Record set Start Marker

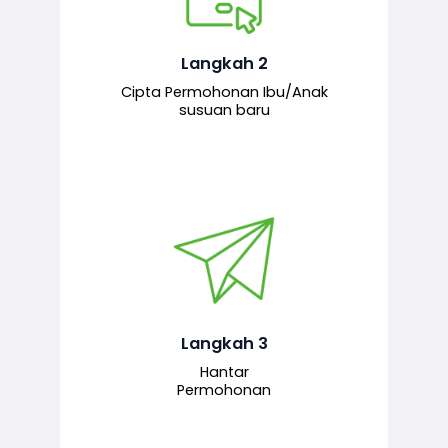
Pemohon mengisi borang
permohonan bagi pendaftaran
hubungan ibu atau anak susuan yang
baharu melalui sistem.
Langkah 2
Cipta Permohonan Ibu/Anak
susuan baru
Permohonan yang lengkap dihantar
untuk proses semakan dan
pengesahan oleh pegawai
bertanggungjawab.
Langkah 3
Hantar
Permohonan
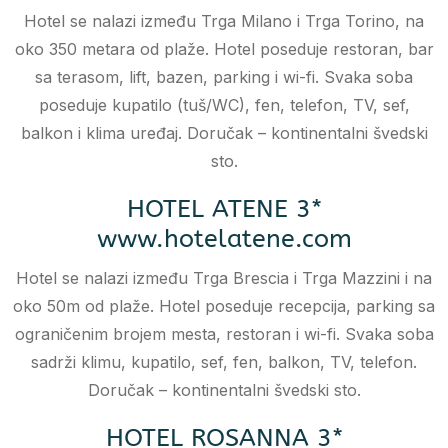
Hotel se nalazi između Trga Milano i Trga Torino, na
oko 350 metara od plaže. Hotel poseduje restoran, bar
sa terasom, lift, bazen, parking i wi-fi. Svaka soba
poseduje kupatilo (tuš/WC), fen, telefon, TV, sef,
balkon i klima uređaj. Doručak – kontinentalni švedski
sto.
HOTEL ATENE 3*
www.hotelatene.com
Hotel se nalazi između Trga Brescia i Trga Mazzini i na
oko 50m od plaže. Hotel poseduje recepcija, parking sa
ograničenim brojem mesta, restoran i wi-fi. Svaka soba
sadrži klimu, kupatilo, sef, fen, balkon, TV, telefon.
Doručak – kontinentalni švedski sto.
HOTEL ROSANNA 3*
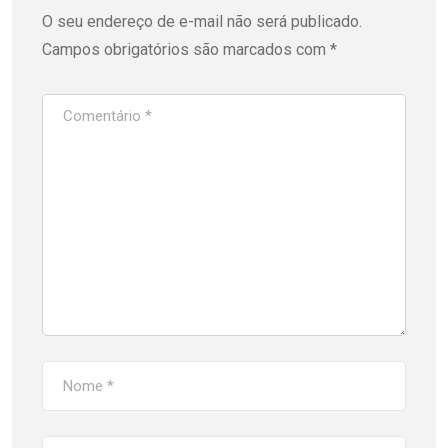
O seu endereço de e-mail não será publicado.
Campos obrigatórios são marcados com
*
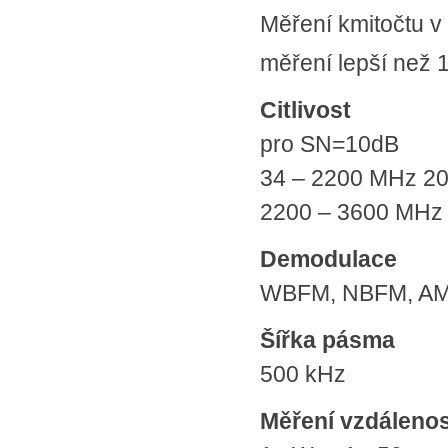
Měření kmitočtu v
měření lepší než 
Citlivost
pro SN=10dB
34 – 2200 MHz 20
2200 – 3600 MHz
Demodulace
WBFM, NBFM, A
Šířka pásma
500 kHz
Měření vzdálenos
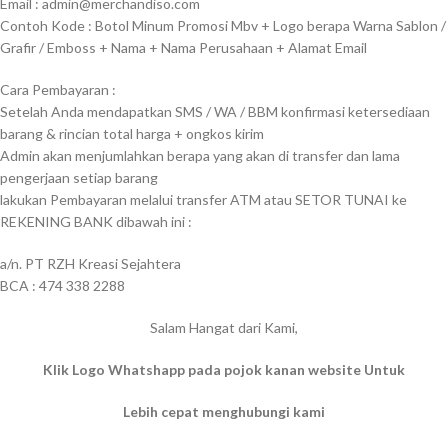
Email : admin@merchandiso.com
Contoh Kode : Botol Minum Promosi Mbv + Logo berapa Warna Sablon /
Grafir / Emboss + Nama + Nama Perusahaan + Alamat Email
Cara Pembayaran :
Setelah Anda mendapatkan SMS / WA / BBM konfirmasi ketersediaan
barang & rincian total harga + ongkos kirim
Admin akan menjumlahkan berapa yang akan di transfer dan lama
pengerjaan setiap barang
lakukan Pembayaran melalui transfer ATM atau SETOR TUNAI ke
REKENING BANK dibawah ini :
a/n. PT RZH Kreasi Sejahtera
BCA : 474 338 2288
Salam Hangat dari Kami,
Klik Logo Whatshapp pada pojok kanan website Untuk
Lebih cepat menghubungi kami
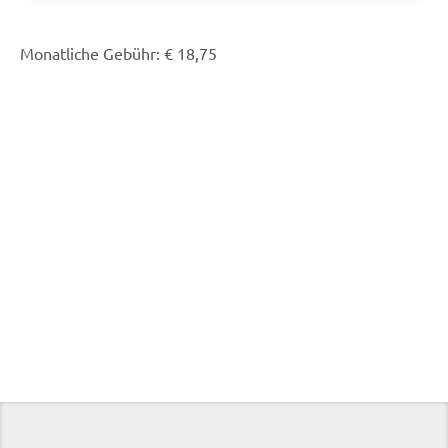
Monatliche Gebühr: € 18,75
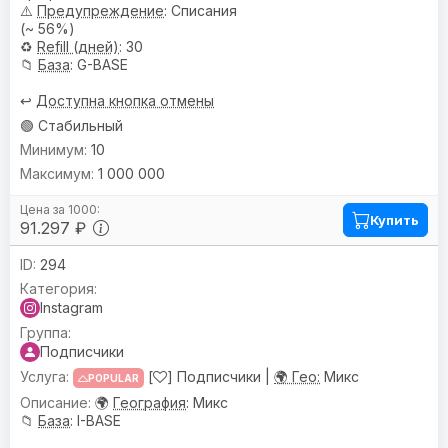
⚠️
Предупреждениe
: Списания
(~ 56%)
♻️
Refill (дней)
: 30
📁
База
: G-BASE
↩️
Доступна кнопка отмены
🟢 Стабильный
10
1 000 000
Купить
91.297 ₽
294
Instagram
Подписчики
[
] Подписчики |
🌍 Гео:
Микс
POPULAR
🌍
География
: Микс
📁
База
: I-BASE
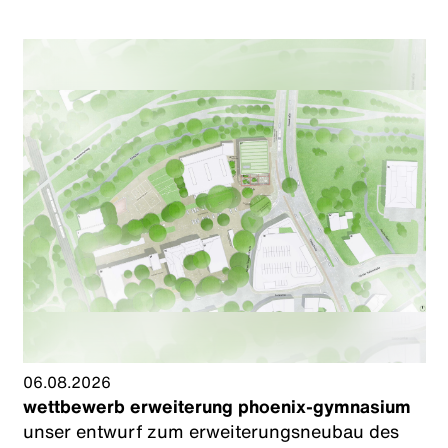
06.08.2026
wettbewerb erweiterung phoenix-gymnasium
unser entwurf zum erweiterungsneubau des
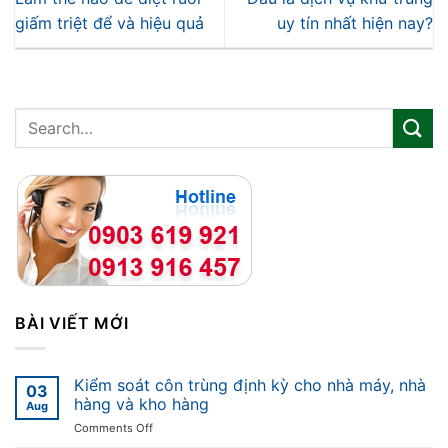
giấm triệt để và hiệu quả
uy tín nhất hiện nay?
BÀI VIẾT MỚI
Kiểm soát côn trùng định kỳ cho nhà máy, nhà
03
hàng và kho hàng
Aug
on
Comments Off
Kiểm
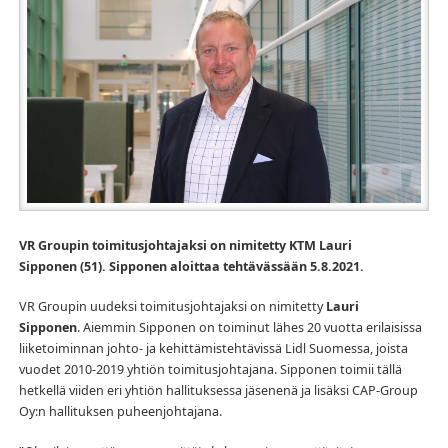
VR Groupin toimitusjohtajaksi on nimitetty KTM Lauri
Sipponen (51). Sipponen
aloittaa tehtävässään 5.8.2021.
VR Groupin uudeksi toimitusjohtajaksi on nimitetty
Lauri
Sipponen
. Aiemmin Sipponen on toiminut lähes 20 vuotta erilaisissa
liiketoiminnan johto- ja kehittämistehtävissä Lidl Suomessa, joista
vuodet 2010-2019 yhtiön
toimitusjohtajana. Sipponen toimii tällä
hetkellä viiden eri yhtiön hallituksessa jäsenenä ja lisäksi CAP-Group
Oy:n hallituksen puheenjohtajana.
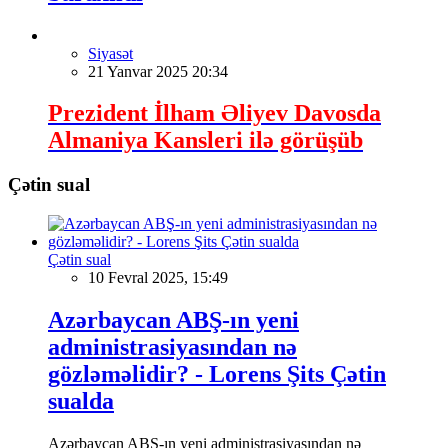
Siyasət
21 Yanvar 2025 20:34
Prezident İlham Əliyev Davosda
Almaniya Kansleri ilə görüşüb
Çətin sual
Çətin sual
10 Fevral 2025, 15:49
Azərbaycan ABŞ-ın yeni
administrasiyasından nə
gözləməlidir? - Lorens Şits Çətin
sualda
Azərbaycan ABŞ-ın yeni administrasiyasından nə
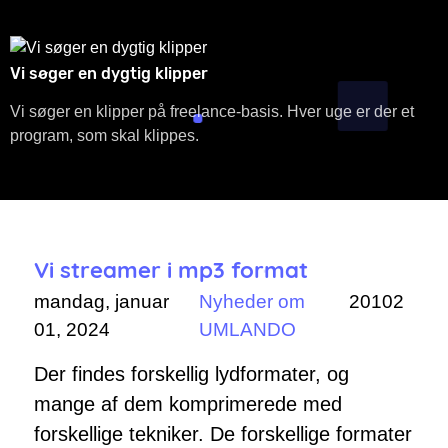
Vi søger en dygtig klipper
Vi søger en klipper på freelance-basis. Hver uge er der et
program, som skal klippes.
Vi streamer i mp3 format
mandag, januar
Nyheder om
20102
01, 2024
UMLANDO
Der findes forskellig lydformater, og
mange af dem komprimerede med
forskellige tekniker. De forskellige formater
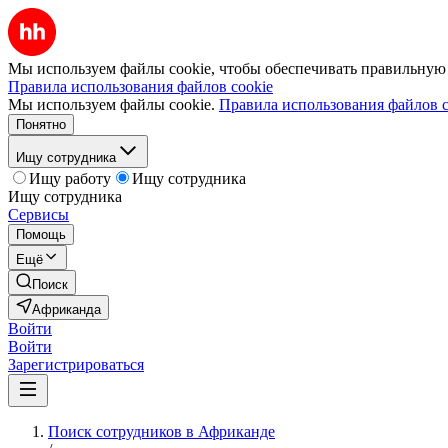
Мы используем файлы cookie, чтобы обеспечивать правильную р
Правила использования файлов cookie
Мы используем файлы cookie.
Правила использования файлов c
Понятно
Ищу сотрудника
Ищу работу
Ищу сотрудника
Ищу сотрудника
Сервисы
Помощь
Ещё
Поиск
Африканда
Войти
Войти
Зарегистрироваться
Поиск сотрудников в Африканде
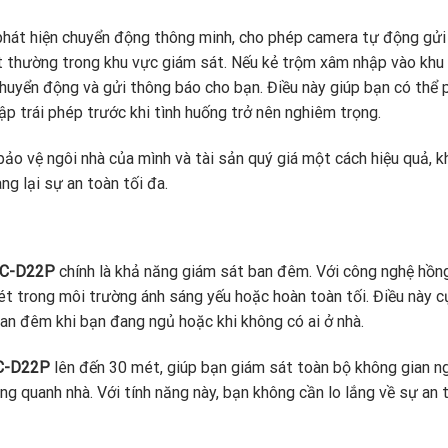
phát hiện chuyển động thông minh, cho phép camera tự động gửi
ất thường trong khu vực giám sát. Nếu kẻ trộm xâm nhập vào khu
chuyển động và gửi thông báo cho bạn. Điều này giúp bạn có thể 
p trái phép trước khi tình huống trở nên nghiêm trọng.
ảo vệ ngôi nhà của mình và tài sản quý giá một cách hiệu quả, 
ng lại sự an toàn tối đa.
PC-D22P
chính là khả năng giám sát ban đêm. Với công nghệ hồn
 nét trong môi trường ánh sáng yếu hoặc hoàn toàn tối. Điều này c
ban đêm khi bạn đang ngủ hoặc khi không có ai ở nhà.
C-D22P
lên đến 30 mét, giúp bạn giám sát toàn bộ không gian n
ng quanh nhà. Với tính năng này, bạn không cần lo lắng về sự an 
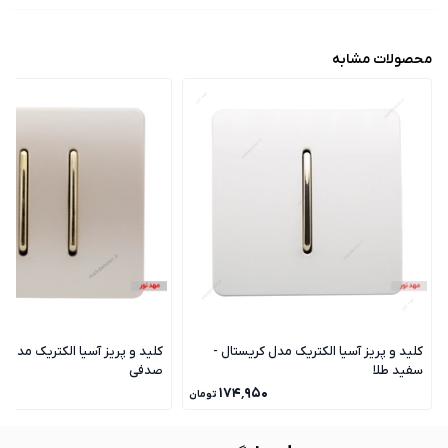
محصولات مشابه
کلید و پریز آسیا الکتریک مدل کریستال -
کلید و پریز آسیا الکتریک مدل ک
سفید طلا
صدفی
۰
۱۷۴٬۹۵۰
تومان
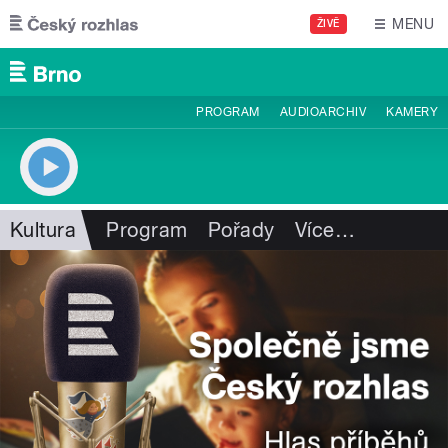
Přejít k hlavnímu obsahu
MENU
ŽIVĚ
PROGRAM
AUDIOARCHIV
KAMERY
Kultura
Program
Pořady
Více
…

Record set End Marker

Your task — Every record must be set down again exactly; pictures do not belong in the copy.

Solution below —
Pemohon mengisi borang
permohonan bagi pendaftaran
hubungan ibu atau anak susuan yang
baharu melalui sistem.
Langkah 2
Cipta Permohonan Ibu/Anak
susuan baru
Permohonan yang lengkap dihantar
untuk proses semakan dan
pengesahan oleh pegawai
bertanggungjawab.
Langkah 3
Hantar
Permohonan
Hotel se nalazi između Trga Milano i Trga Torino, na
oko 350 metara od plaže. Hotel poseduje restoran, bar
sa terasom, lift, bazen, parking i wi-fi. Svaka soba
poseduje kupatilo (tuš/WC), fen, telefon, TV, sef,
balkon i klima uređaj. Doručak – kontinentalni švedski
sto.
HOTEL ATENE 3*
www.hotelatene.com
Hotel se nalazi između Trga Brescia i Trga Mazzini i na
oko 50m od plaže. Hotel poseduje recepcija, parking sa
ograničenim brojem mesta, restoran i wi-fi. Svaka soba
sadrži klimu, kupatilo, sef, fen, balkon, TV, telefon.
Doručak – kontinentalni švedski sto.
HOTEL ROSANNA 3*
O seu endereço de e-mail não será publicado.
Campos obrigatórios são marcados com
*
Měření kmitočtu v
měření lepší než 
Citlivost
pro SN=10dB
34 – 2200 MHz 20
2200 – 3600 MHz
Demodulace
WBFM, NBFM, A
Šířka pásma
500 kHz
Měření vzdálenos
Email : admin@merchandiso.com
Contoh Kode : Botol Minum Promosi Mbv + Logo berapa Warna Sablon /
Grafir / Emboss + Nama + Nama Perusahaan + Alamat Email
Cara Pembayaran :
Setelah Anda mendapatkan SMS / WA / BBM konfirmasi ketersediaan
barang & rincian total harga + ongkos kirim
Admin akan menjumlahkan berapa yang akan di transfer dan lama
pengerjaan setiap barang
lakukan Pembayaran melalui transfer ATM atau SETOR TUNAI ke
REKENING BANK dibawah ini :
a/n. PT RZH Kreasi Sejahtera
BCA : 474 338 2288
Salam Hangat dari Kami,
Klik Logo Whatshapp pada pojok kanan website Untuk
Lebih cepat menghubungi kami
Monatliche Gebühr: € 18,75
⚠️
Предупреждениe
: Списания
(~ 56%)
♻️
Refill (дней)
: 30
📁
База
: G-BASE
↩️
Доступна кнопка отмены
🟢 Стабильный
10
1 000 000
Купить
91.297 ₽
294
Instagram
Подписчики
[
] Подписчики |
🌍 Гео:
Микс
POPULAR
🌍
География
: Микс
📁
База
: I-BASE
06.08.2026
wettbewerb erweiterung phoenix-gymnasium
unser entwurf zum erweiterungsneubau des
giấm triệt để và hiệu quả
uy tín nhất hiện nay?
BÀI VIẾT MỚI
Kiểm soát côn trùng định kỳ cho nhà máy, nhà
03
hàng và kho hàng
Aug
on
Comments Off
Kiểm
VR Groupin toimitusjohtajaksi on nimitetty KTM Lauri
Sipponen (51). Sipponen
aloittaa tehtävässään 5.8.2021.
VR Groupin uudeksi toimitusjohtajaksi on nimitetty
Lauri
Sipponen
. Aiemmin Sipponen on toiminut lähes 20 vuotta erilaisissa
liiketoiminnan johto- ja kehittämistehtävissä Lidl Suomessa, joista
vuodet 2010-2019 yhtiön
toimitusjohtajana. Sipponen toimii tällä
hetkellä viiden eri yhtiön hallituksessa jäsenenä ja lisäksi CAP-Group
Oy:n hallituksen puheenjohtajana.
Siyasət
21 Yanvar 2025 20:34
Prezident İlham Əliyev Davosda
Almaniya Kansleri ilə görüşüb
Çətin sual
Çətin sual
10 Fevral 2025, 15:49
Azərbaycan ABŞ-ın yeni
administrasiyasından nə
gözləməlidir? - Lorens Şits Çətin
sualda
Azərbaycan ABŞ-ın yeni administrasiyasından nə
Vi søger en dygtig klipper
Vi søger en klipper på freelance-basis. Hver uge er der et
program, som skal klippes.
Vi streamer i mp3 format
mandag, januar
Nyheder om
20102
01, 2024
UMLANDO
Der findes forskellig lydformater, og
mange af dem komprimerede med
forskellige tekniker. De forskellige formater
Мы используем файлы cookie, чтобы обеспечивать правильную р
Правила использования файлов cookie
Мы используем файлы cookie.
Правила использования файлов c
Понятно
Ищу сотрудника
Ищу работу
Ищу сотрудника
Ищу сотрудника
Сервисы
Помощь
Ещё
Поиск
Африканда
Войти
Войти
Зарегистрироваться
Поиск сотрудников в Африканде
phát hiện chuyển động thông minh, cho phép camera tự động gửi
ất thường trong khu vực giám sát. Nếu kẻ trộm xâm nhập vào khu
chuyển động và gửi thông báo cho bạn. Điều này giúp bạn có thể 
p trái phép trước khi tình huống trở nên nghiêm trọng.
ảo vệ ngôi nhà của mình và tài sản quý giá một cách hiệu quả, 
ng lại sự an toàn tối đa.
PC-D22P
chính là khả năng giám sát ban đêm. Với công nghệ hồn
 nét trong môi trường ánh sáng yếu hoặc hoàn toàn tối. Điều này c
ban đêm khi bạn đang ngủ hoặc khi không có ai ở nhà.
C-D22P
lên đến 30 mét, giúp bạn giám sát toàn bộ không gian n
ng quanh nhà. Với tính năng này, bạn không cần lo lắng về sự an 
محصولات مشابه
کلید و پریز آسیا الکتریک مدل کریستال -
کلید و پریز آسیا الکتریک مدل ک
سفید طلا
صدفی
۰
۱۷۴٬۹۵۰
تومان
Přejít k hlavnímu obsahu
MENU
ŽIVĚ
PROGRAM
AUDIOARCHIV
KAMERY
Kultura
Program
Pořady
Více
…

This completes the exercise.